Mainzer, now at the University of Arizona and Survey Director for NEO Surveyor, told SpacePolicyOnline.com that achieving the congressional mandate of finding 90 percent of NEOs 140-meters or more in diameter will take about 10 years once NEO Surveyor is launched. Without NEO Surveyor “it will take decades.” She said the FY2023 request was “a complete shock. ” The project is “not experiencing any technical difficulties.”
“NEO Surveyor promised to speed up the discovery process. But, for now, it may be on hold,” Billings wrote.
Speaking to Women in Aerospace today, NASA Deputy Administrator Pam Melroy said the decision to delay NEO Surveyor was based on priorities. “We’re working through it. There’s always the potential for making more progress and realigning the science portfolio if we can, but we just had to set our priorities for the ’23 budget.”
The FY2023 budget request was formulated while the Decadal Survey was underway, so its recommendations do not reflect the proposed delay. Instead, it strongly endorses NEO Surveyor and NASA’s planetary defense role more broadly, recommending a “rapid-response” mission to demonstrate a capability to quickly send a spacecraft to investigate a newly-discovered potentially hazardous NEO.
During a press conference last week, study co-chairs Robin Canup of the Southwest Research Institute and Philip Christensen from Arizona State University addressed the intersection between planetary science and planetary defense.
Christensen said the Decadal Survey committee “felt there is a very strong synergy between what NASA does both on the science of understanding these objects and its capability for sending missions to these objects.” NEO Surveyor “falls between this boundary … because it does great science, but also fills this societal need to understand these objects.” Canup called NEO Surveyor a “scientifically rich mission.”
Implementing the Decadal Survey’s recommendations will be challenging at the budget levels proposed in the FY2023 request, not only for NEO Surveyor but the rapid-response mission. The report does not specify a target asteroid for that flight, but Billings thinks the close approach of Apophis in 2029 would be an excellent opportunity. That would mean starting another mission while trying to complete NEO Surveyor, however.
NASA’s overall budget request for FY2023 is $26 billion, a roughly 8 percent increase over its $24 billion FY2022 appropriation.
The FY2023 request for the Science Mission Directorate is the highest in history, $7.988 billion.
The challenge is that NASA has a lot of expensive programs underway in its five science disciplines: astrophysics, biological and physical sciences, earth science, heliophysics, and planetary science.
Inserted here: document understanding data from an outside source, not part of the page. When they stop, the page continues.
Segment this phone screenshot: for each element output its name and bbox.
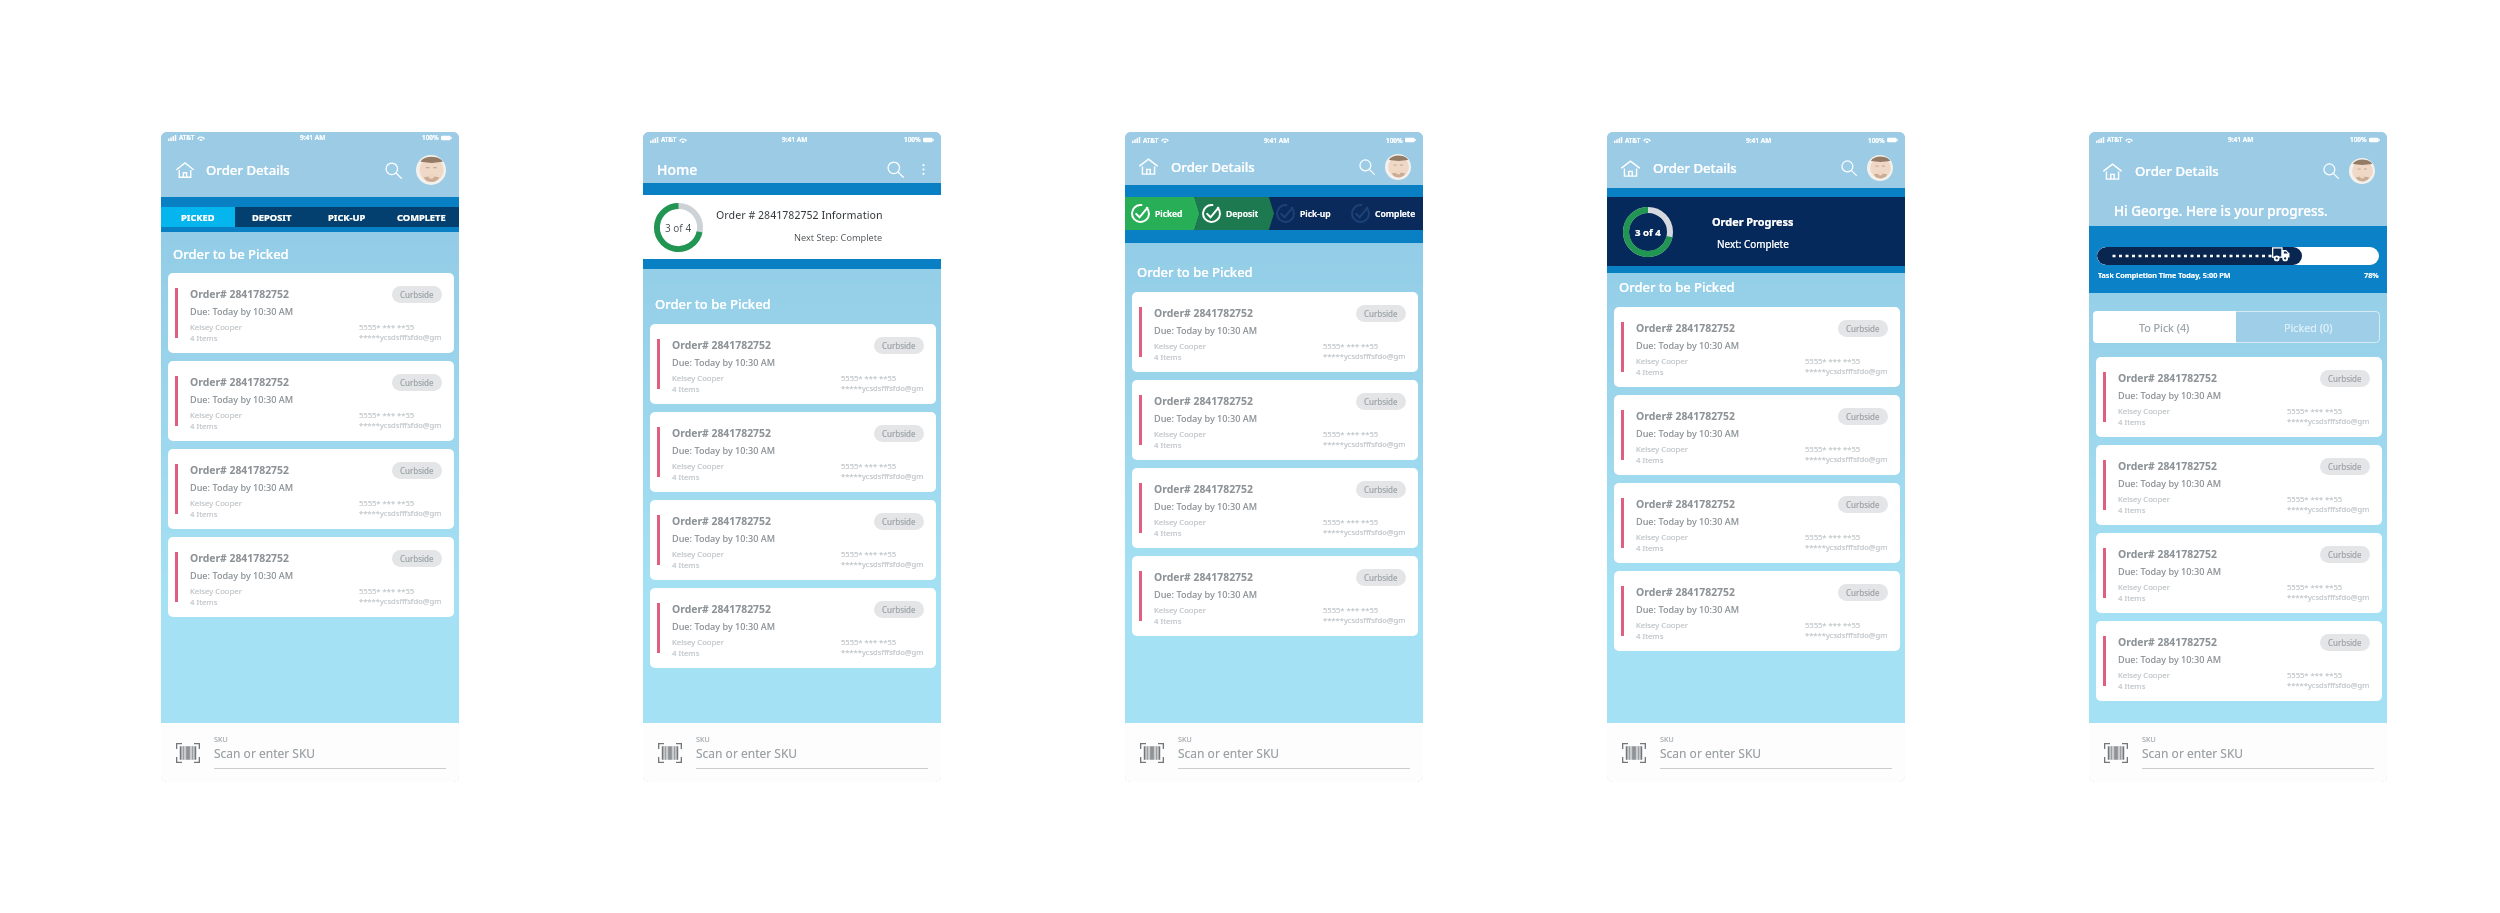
button[interactable]: Scan barcode — [2104, 743, 2128, 763]
button[interactable]: Picked (0) — [2236, 311, 2380, 343]
button[interactable]: More options — [917, 163, 930, 176]
button[interactable]: Complete — [1348, 197, 1423, 230]
staticText: Kelsey Cooper — [1636, 620, 1688, 631]
staticText: 5555* *** **55 — [841, 461, 897, 471]
button[interactable]: Search — [1841, 160, 1857, 176]
staticText: 5555* *** **55 — [1323, 517, 1379, 527]
button[interactable]: Pick-up — [1273, 197, 1348, 230]
staticText: *****ycsdsfffsfdo@gm — [1323, 615, 1406, 625]
staticText: Kelsey Cooper — [672, 637, 724, 648]
staticText: 5555* *** **55 — [1323, 605, 1379, 615]
button[interactable]: Search — [887, 161, 904, 178]
button[interactable]: Home — [1621, 159, 1640, 178]
staticText: 4 Items — [672, 384, 700, 395]
staticText: 100% — [2350, 135, 2367, 144]
staticText: Due: Today by 10:30 AM — [2118, 565, 2222, 577]
staticText: 4 Items — [190, 421, 218, 432]
staticText: Order# 2841782752 — [190, 287, 289, 301]
staticText: *****ycsdsfffsfdo@gm — [2287, 680, 2370, 690]
staticText: 5555* *** **55 — [2287, 582, 2343, 592]
staticText: AT&T — [179, 133, 195, 142]
staticText: Curbside — [1846, 323, 1880, 334]
button[interactable]: Picked — [1125, 197, 1199, 230]
button[interactable]: Order# 2841782752 — [1132, 468, 1418, 548]
button[interactable]: PICK-UP — [309, 207, 384, 227]
staticText: Kelsey Cooper — [672, 549, 724, 560]
button[interactable]: DEPOSIT — [235, 207, 309, 227]
staticText: 4 Items — [672, 648, 700, 659]
button[interactable]: Order# 2841782752 — [2096, 357, 2382, 437]
staticText: Due: Today by 10:30 AM — [190, 305, 294, 317]
staticText: 4 Items — [1636, 367, 1664, 378]
staticText: *****ycsdsfffsfdo@gm — [841, 647, 924, 657]
button[interactable]: PICKED — [161, 207, 235, 227]
button[interactable]: Order# 2841782752 — [168, 273, 454, 353]
button[interactable]: Scan barcode — [1607, 723, 1905, 782]
button[interactable]: Profile — [2349, 158, 2375, 184]
button[interactable]: Order# 2841782752 — [2096, 621, 2382, 701]
button[interactable]: Home — [2103, 162, 2122, 181]
button[interactable]: Order# 2841782752 — [1614, 483, 1900, 563]
button[interactable]: Order# 2841782752 — [168, 537, 454, 617]
button[interactable]: Order# 2841782752 — [1132, 380, 1418, 460]
staticText: 5555* *** **55 — [1805, 356, 1861, 366]
button[interactable]: Scan barcode — [643, 723, 941, 782]
staticText: Order to be Picked — [173, 245, 289, 263]
button[interactable]: Profile — [416, 155, 446, 185]
staticText: Due: Today by 10:30 AM — [1636, 515, 1740, 527]
button[interactable]: Search — [2323, 163, 2339, 179]
staticText: 100% — [904, 135, 921, 144]
button[interactable]: Scan barcode — [1622, 743, 1646, 763]
button[interactable]: Order# 2841782752 — [1614, 395, 1900, 475]
button[interactable]: Order# 2841782752 — [650, 500, 936, 580]
button[interactable]: Scan barcode — [1140, 743, 1164, 763]
staticText: Due: Today by 10:30 AM — [672, 444, 776, 456]
button[interactable]: Deposit — [1199, 197, 1273, 230]
staticText: Order# 2841782752 — [2118, 635, 2217, 649]
staticText: Order # 2841782752 Information — [716, 208, 883, 222]
button[interactable]: Order# 2841782752 — [1132, 292, 1418, 372]
button[interactable]: Scan barcode — [658, 743, 682, 763]
staticText: Due: Today by 10:30 AM — [1636, 339, 1740, 351]
button[interactable]: COMPLETE — [384, 207, 459, 227]
button[interactable]: Order# 2841782752 — [650, 412, 936, 492]
staticText: *****ycsdsfffsfdo@gm — [841, 383, 924, 393]
button[interactable]: Order# 2841782752 — [1132, 556, 1418, 636]
staticText: 4 Items — [1154, 616, 1182, 627]
staticText: Due: Today by 10:30 AM — [672, 532, 776, 544]
button[interactable]: Order# 2841782752 — [168, 449, 454, 529]
staticText: Order# 2841782752 — [672, 426, 771, 440]
button[interactable]: To Pick (4) — [2093, 311, 2236, 343]
button[interactable]: Scan barcode — [2089, 723, 2387, 782]
button[interactable]: Order# 2841782752 — [1614, 307, 1900, 387]
button[interactable]: Scan barcode — [161, 723, 459, 782]
button[interactable]: Order# 2841782752 — [650, 324, 936, 404]
staticText: Scan or enter SKU — [1178, 745, 1280, 761]
button[interactable]: Order# 2841782752 — [650, 588, 936, 668]
button[interactable]: Profile — [1867, 155, 1893, 181]
staticText: *****ycsdsfffsfdo@gm — [1805, 454, 1888, 464]
button[interactable]: Order# 2841782752 — [1614, 571, 1900, 651]
button[interactable]: Order# 2841782752 — [168, 361, 454, 441]
staticText: Kelsey Cooper — [1154, 429, 1206, 440]
staticText: 5555* *** **55 — [359, 322, 415, 332]
button[interactable]: Search — [385, 162, 402, 179]
button[interactable]: Scan barcode — [1125, 723, 1423, 782]
button[interactable]: Scan barcode — [176, 743, 200, 763]
button[interactable]: Search — [1359, 159, 1375, 175]
staticText: Due: Today by 10:30 AM — [190, 393, 294, 405]
button[interactable]: Profile — [1385, 154, 1411, 180]
button[interactable]: Order# 2841782752 — [2096, 533, 2382, 613]
staticText: SKU — [2142, 734, 2156, 744]
staticText: Curbside — [1364, 308, 1398, 319]
staticText: 100% — [422, 133, 439, 142]
staticText: DEPOSIT — [252, 211, 292, 224]
staticText: SKU — [214, 734, 228, 744]
staticText: Order# 2841782752 — [1154, 306, 1253, 320]
button[interactable]: Order# 2841782752 — [2096, 445, 2382, 525]
staticText: Due: Today by 10:30 AM — [1636, 427, 1740, 439]
button[interactable]: Home — [1139, 157, 1158, 176]
button[interactable]: Home — [176, 161, 194, 179]
staticText: 9:41 AM — [1264, 136, 1290, 145]
staticText: 4 Items — [190, 597, 218, 608]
The planetary science request is $3.16 billion, the largest of the five, to fund probes like Europa Clipper and three more missions to Mars, in cooperation with the European Space Agency, to retrieve samples being collected right now by the Perseverance rover and bring them back to Earth.
The Decadal Survey endorses all of those, too, and many more.
Hence the need to prioritize. NASA decided NEO Surveyor was a lesser priority, but the ultimate decision is up to Congress. It continues to have a strong interest.
For FY2022, the House Appropriations committee directed NASA to allocate no less than $143.3 million for NEO Surveyor (the same as the request) and “welcomes NASA’s commitment to the NEO Surveyor mission and to a 2026 launch date.” The Senate Appropriations Committee directed NASA to “include in future budget requests the amount required for Planetary Defense to ensure … development of NEOSM that pursues a launch date in 2025 while maintaining the mission’s current instrument architecture, to the extent that it is scientifically justified and cost effective.” The Decadal Survey report seems to settle the question of whether it is scientifically justified.
Both also required a report from NASA within 180 days of enactment on progress in meeting the requirements of the 2005 law. The FY2022 appropriations bill was enacted on March 15 so it will be due in about 5 months.